PROBLEM DETAILS
Retype, exactly and only, each line from the one containing "PANNEAUX PERFORÉS PARTIE" to the end of the records below.

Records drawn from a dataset
..............................

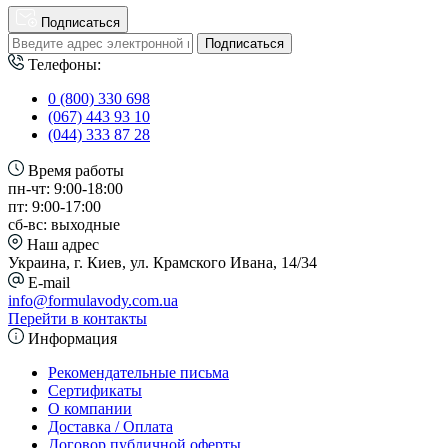
Подписаться
Подписаться
Телефоны:
0 (800) 330 698
(067) 443 93 10
(044) 333 87 28
Время работы
пн-чт: 9:00-18:00
пт: 9:00-17:00
сб-вс: выходные
Наш адрес
Украина, г. Киев, ул. Крамского Ивана, 14/34
E-mail
info@formulavody.com.ua
Перейти в контакты
Информация
Рекомендательные письма
Сертификаты
О компании
Доставка / Оплата
Договор публичной оферты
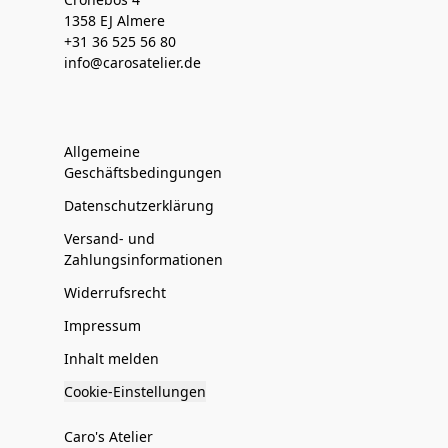
1358 EJ Almere
+31 36 525 56 80
info@carosatelier.de
Allgemeine
Geschäftsbedingungen
Datenschutzerklärung
Versand- und
Zahlungsinformationen
Widerrufsrecht
Impressum
Inhalt melden
Cookie-Einstellungen
Caro's Atelier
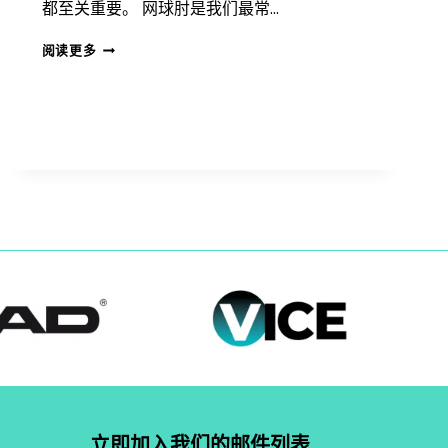
都至关重要。 网球肘是我们最常…
网
阅读更多
球
肘：
专
家
康
复
指
南
立即加入我们的邮件列表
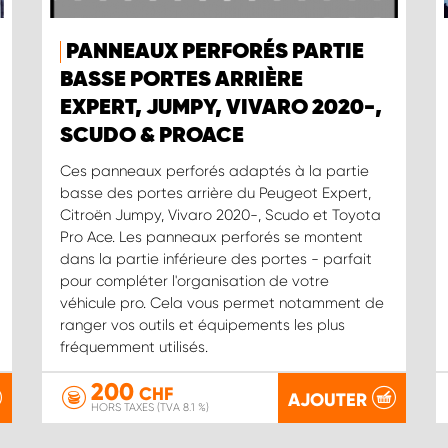
PANNEAUX PERFORÉS PARTIE
BASSE PORTES ARRIÈRE
EXPERT, JUMPY, VIVARO 2020-,
SCUDO & PROACE
Ces panneaux perforés adaptés à la partie
basse des portes arrière du Peugeot Expert,
Citroën Jumpy, Vivaro 2020-, Scudo et Toyota
Pro Ace. Les panneaux perforés se montent
dans la partie inférieure des portes - parfait
pour compléter l'organisation de votre
véhicule pro. Cela vous permet notamment de
ranger vos outils et équipements les plus
fréquemment utilisés.
200
CHF
AJOUTER
HORS TAXES (TVA 8.1 %)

..............................

EXERCISE RESPONSE
PANNEAUX PERFORÉS PARTIE
BASSE PORTES ARRIÈRE
EXPERT, JUMPY, VIVARO 2020-,
SCUDO & PROACE
Ces panneaux perforés adaptés à la partie
basse des portes arrière du Peugeot Expert,
Citroën Jumpy, Vivaro 2020-, Scudo et Toyota
Pro Ace. Les panneaux perforés se montent
dans la partie inférieure des portes - parfait
pour compléter l'organisation de votre
véhicule pro. Cela vous permet notamment de
ranger vos outils et équipements les plus
fréquemment utilisés.
200
CHF
AJOUTER
HORS TAXES (TVA 8.1 %)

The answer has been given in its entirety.